02-20-2023 11:13 AM - edited 02-20-2023 11:13 AM
Alternatively, if we wanted to have a generic standard user account that either auto-logs or has a simple password that everyone logs into, could we simply and relatively securely use a script to simply delete the user data from the account?
And maybe have that script run from a launch agent / daemon?
For example:
#!/bin/bash
# create a new folde where the user's home folder contents will temporarily move
sudo mkdir /olduser
# move all contents of the user's home folder to the new folder that was just created
sudo mv /Users/<useraccount>/* /olduser
# remove the user's home folder
sudo rm -rf /Users/<useraccount>/
#recreate the user's home folder
sudo mkdir /Users/<useraccount>/
# set the correct permissions
sudo chown <useraccount>:staff /Users/<useraccount>/
# move the contents of the new folder to the user's home folder
sudo mv /olduser/* /Users/<useraccount>/
# remove the temporary folder that was created
sudo rm -rf /olduser
Posted on 03-02-2023 06:30 AM
Hi,
We have about 4 different computer labs with 20 iMacs in each room. Currently there are 9 different classes running between them. We have created local accounts for each students and assigned them an iMac which they will use for the duration of the course. Students have been informed that all files must be saved to OneDrive which is mapped to their desktop.

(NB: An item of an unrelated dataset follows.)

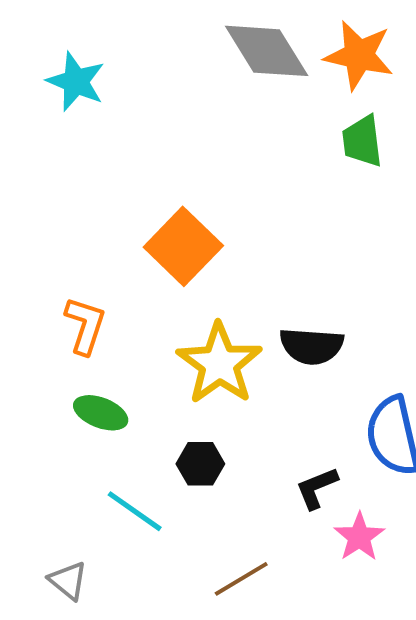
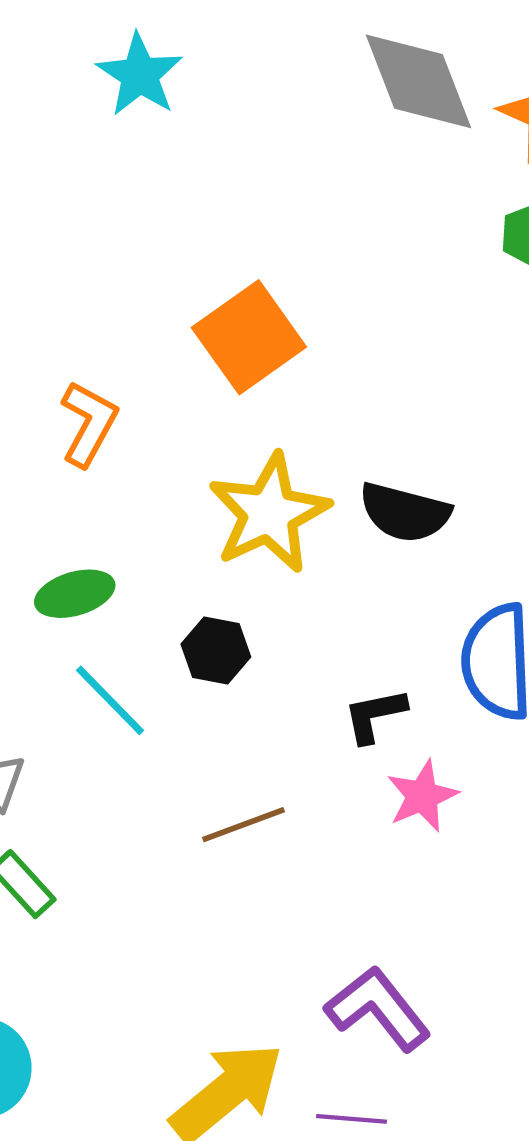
green ellipse: (101, 413) -> (75, 594), moved, turned -48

Once students leave the course, we remove their account but keep their files on OneDrive for 3 months just in case any students need them.
Posted on 03-02-2023 07:11 AM
Awesome! Thanks for replying and for the details on your lab set up. That sounds like a great approach. The biggest barrier to an approach like this in our set up, and the difficulty we face, is that the students who use the computers may only use them once in the semester (there are nine different departments with upwards of 25 students in upwards of 20 sections per class. A given student may go into one classroom, use the computer once, and only use one other computer in one other classroom the entire semester. A thousand students might make their way though the classrooms. We have a turn around time from class to class of 15 minutes in total, but generally clear a single room and prep it for the next one in 3 minutes.
Posted on 03-02-2023 07:19 AM
i understand and agree that this approach is not for you. Using guest account could work but students will need to save to cloud storage before logging off but students can't be trusted to do that each time. i would suggest exploring jamf connect and have a word with your jamf buddy.